Are vanishing gradients a sign of good training? [Lesson 10]

davidpfahler · July 26, 2019, 1:00pm

TL;DR: In my tests, the better model at the end of Lesson 10 has smaller gradients than the worse model before. Please help me understand why this is the case.

In Lesson 10 at about 1:14:53 Jeremy says that the uninitialized model which uses standard ReLU has difficulty training in the first iterations and then slowly starts training. He goes on to say that he worries about many parameters of the model never getting back into a reasonable place and “maybe the vast majority of them have like zero gradients”.

He then goes on to show how the Kaiming initialized model with GeneralRelu has better performance and less activations close to zero in the different layers, which seems to indirectly proof his hypothesis. However, we never get to see that actual gradients of each layer during training.

So I tried (and maybe failed; please tell me if I did something wrong) to visualize the gradients during training. You can find my modified Lesson 10 notebook in this gist.

If I collected and interpreted the data correctly, the better model with GeneralReLU and Kaiming is actually getting smaller average (mean) and median gradients faster than the uninitialized, regular ReLU model. This seems to me to be the opposite of what Jeremy said (but maybe not meant?) in the course: The gradients of the better model are going towards zero faster than the one of the worse model.

My interpretation of this is that the gradients of the matter model can “afford” to be smaller faster, because they are in a very sensible place very early on, i.e. they have already found a pretty good solution in the function space.

If this is correct, why did Jeremy worry about the gradients being zero? Are zero gradients a bad thing in general or only in certain situations?

Any help is much appreciated! Thanks in advance.

Loob · July 26, 2019, 4:30pm

Hi,

My comment is about the later statements/questions in your post. I didn’t go through lesson 10 of 2019 and have no clue about the exact content.
The way I understood it is that really small gradients are a problem when backpropegated because they are increasingly becoming smaller and smaller. This means that the earlier layers are less and less likely to adjust. So I suppose it would lead to performing suboptimal because maybe these earlier layers should have been tuned. So my guess is that this could be a reason why Jeremy was worried. Vanishing gradients were a big problem for networks with fully connected layers, such that the bigger networks were worse than the smaller ones.
Regarding your interpretation: Maybe the model works ok because the weight init is good to begin with. And/or if you use a pre-trained network than it might be that the problem it was used to solve is similar to your problem so not a lot of training is needed.

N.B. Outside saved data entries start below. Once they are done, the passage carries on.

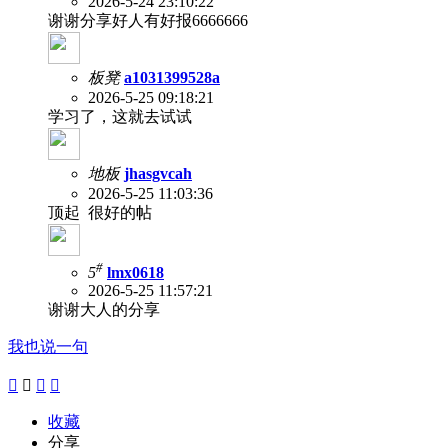
2026-5-24 23:10:22
谢谢分享好人有好报6666666
板凳
a1031399528a
2026-5-25 09:18:21
学习了，这就去试试
地板
jhasgvcah
2026-5-25 11:03:36
顶起 很好的帖
#
5
lmx0618
2026-5-25 11:57:21
谢谢大人的分享
我也说一句




收藏
分享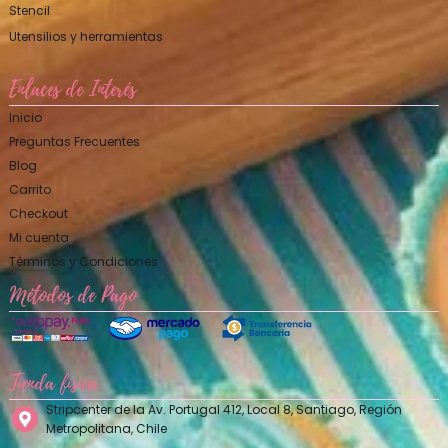
Stencil
Utensilios y herramientas
Enlaces de Interés
Inicio
Preguntas Frecuentes
Blog
Carrito
Checkout
Mi cuenta
Términos y Condiciones
Métodos de Pago
Tienda física
Stripcenter de la Av. Portugal 412, Local 8, Santiago, Región
Metropolitana, Chile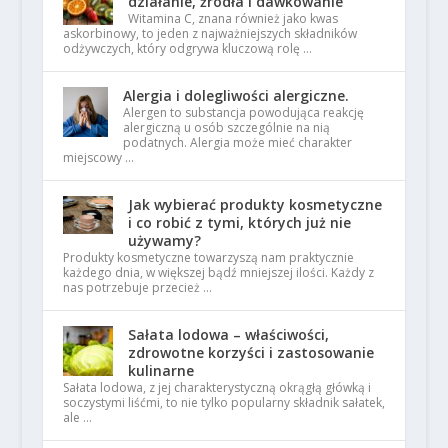
działanie, źródła i dawkowanie
Witamina C, znana również jako kwas
askorbinowy, to jeden z najważniejszych składników
odżywczych, który odgrywa kluczową rolę …
Alergia i dolegliwości alergiczne.
Alergen to substancja powodująca reakcję
alergiczną u osób szczególnie na nią
podatnych. Alergia może mieć charakter
miejscowy …
Jak wybierać produkty kosmetyczne
i co robić z tymi, których już nie
używamy?
Produkty kosmetyczne towarzyszą nam praktycznie
każdego dnia, w większej bądź mniejszej ilości. Każdy z
nas potrzebuje przecież …
Sałata lodowa – właściwości,
zdrowotne korzyści i zastosowanie
kulinarne
Sałata lodowa, z jej charakterystyczną okrągłą główką i
soczystymi liśćmi, to nie tylko popularny składnik sałatek,
ale …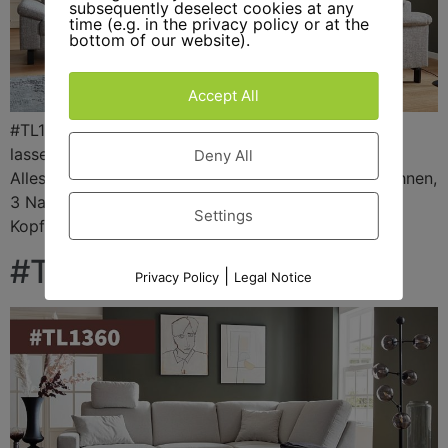
subsequently deselect cookies at any
time (e.g. in the privacy policy or at the
bottom of our website).
Accept All
#TL1360 #RELAXEN. Und den Tag Revue passieren
lassen. Individuelle Systemgarnitur – ein vielseitiger
Deny All
Alleskönner. Zur Wahl stehen: 3 Sitzhärten, 5 Armlehnen,
3 Nahtbilder auch in Kontrast, 9 Fußausführungen.
Settings
Kopflehne fix oder verstellbar.
#TL1360
|
Privacy Policy
Legal Notice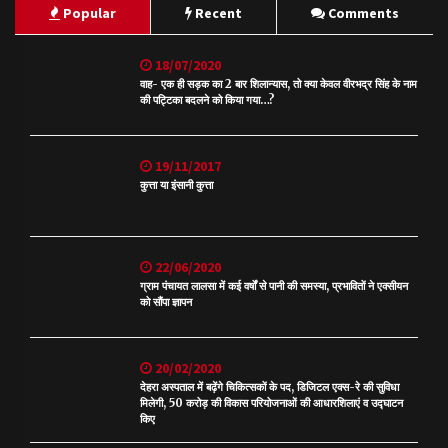
Popular
Recent
Comments
18/07/2020
वाह- एक ही सड़क का 2 बार शिलान्यास, तो क्या केवल वीरभद्र सिंह के नाम
की पट्टिका बदलने को किया गया…?
19/11/2017
कुत्ता या इंसानी कुत्ता
22/06/2020
ग्राम पंचायत लालसा में कई वर्षों से पानी की समस्या, प्रभावितों ने एक्सीयन
को सौंपा ज्ञापन
20/02/2020
देहरा अस्पताल में बढ़ेंगे चिकित्सकों के पद, डिजिटल एक्स-रे की सुविधा
मिलेगी, 50 करोड़ की विकास परियोजनाओं की आधारशिलाएं व उद्घाटन
किए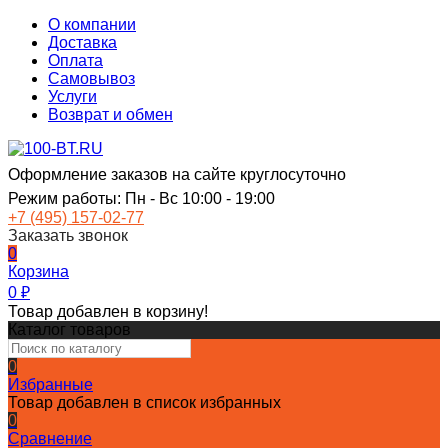
О компании
Доставка
Оплата
Самовывоз
Услуги
Возврат и обмен
Оформление заказов на сайте круглосуточно
Режим работы: Пн - Вс 10:00 - 19:00
+7 (495) 157-02-77
Заказать звонок
0
Корзина
0
₽
Товар добавлен в корзину!
Каталог товаров
0
Избранные
Товар добавлен в список избранных
0
Сравнение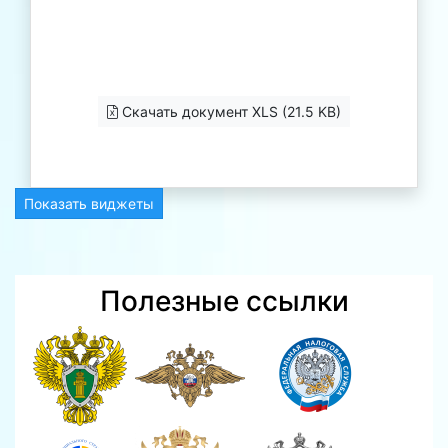
Скачать документ XLS (21.5 KB)
Показать виджеты
Полезные ссылки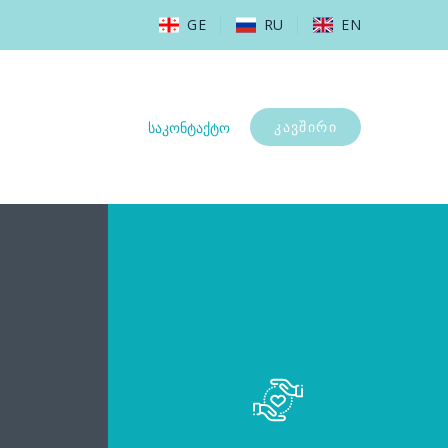
GE
RU
EN
საკონტაქტო
კავშირი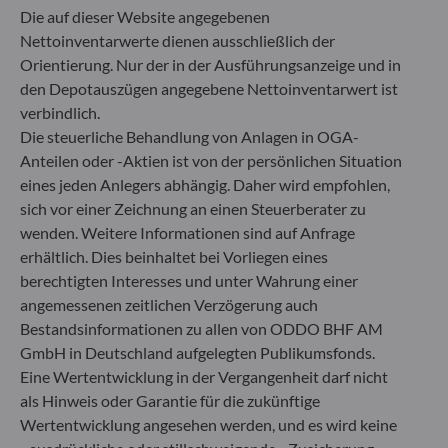
ODDO BHF Asset Management LUX
Die auf dieser Website angegebenen
Nettoinventarwerte dienen ausschließlich der
6, rue Gabriel Lippmann
Orientierung. Nur der in der Ausführungsanzeige und in
L-5365 Munsbach
den Depotauszügen angegebene Nettoinventarwert ist
Luxemburg
verbindlich.
+352 45 76 76 245
Die steuerliche Behandlung von Anlagen in OGA-
Von der Luxemburger Commission de Surveillance du
Anteilen oder -Aktien ist von der persönlichen Situation
Secteur Financier (CSSF) zugelassene
eines jeden Anlegers abhängig. Daher wird empfohlen,
Fondsverwaltungsgesellschaft, Handelsregisternummer: B
sich vor einer Zeichnung an einen Steuerberater zu
29891
wenden. Weitere Informationen sind auf Anfrage
erhältlich. Dies beinhaltet bei Vorliegen eines
Mitteilung zu EU-Sanktionen gegen Russland
berechtigten Interesses und unter Wahrung einer
angemessenen zeitlichen Verzögerung auch
In Übereinstimmung mit den von der Europäischen Union
Bestandsinformationen zu allen von ODDO BHF AM
im Zusammenhang mit der Ukraine-Krise verhängten
GmbH in Deutschland aufgelegten Publikumsfonds.
Sanktionen informieren wir Sie darüber, dass es gemäß den
Bestimmungen der Verordnungen (EU) Nr. 833/2014 und
Eine Wertentwicklung in der Vergangenheit darf nicht
(EU) Nr. 398/2022 allen russischen und belarussischen
als Hinweis oder Garantie für die zukünftige
Staatsangehörigen sowie allen natürlichen Personen mit
Wertentwicklung angesehen werden, und es wird keine
Wohnsitz in Russland oder Belarus bzw. allen juristischen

Hope reply clarifies the vanishing gradient problem a bit

davidpfahler · July 26, 2019, 4:35pm

Thanks for your reply. My understanding if basically what you said, but it doesn’t fit exactly onto the results I am seeing. My current thinking is that small gradient aren’t generally bad, just bad when your model is still pretty bad and would need to adjust a lot, but cannot because of small gradients. In the notebook I shared above, the better performing and well initialized model had smaller gradients faster during training than the model which wasn’t initialized well and performed worse.

jcatanza · July 29, 2019, 11:34pm

@davidpfahler I agree with your assessment: vanishing gradients aren’t always bad, only when they prevent the model from training until it finds optimal weights.

For a properly trained model, weight updates make smaller and smaller updates as the model converges and parameters approach their optimal values.

After all, the goal of training is to iteratively update the weights and biases so as to drive the loss function toward its minimum value, where its gradients with respect to the weights and biases vanish!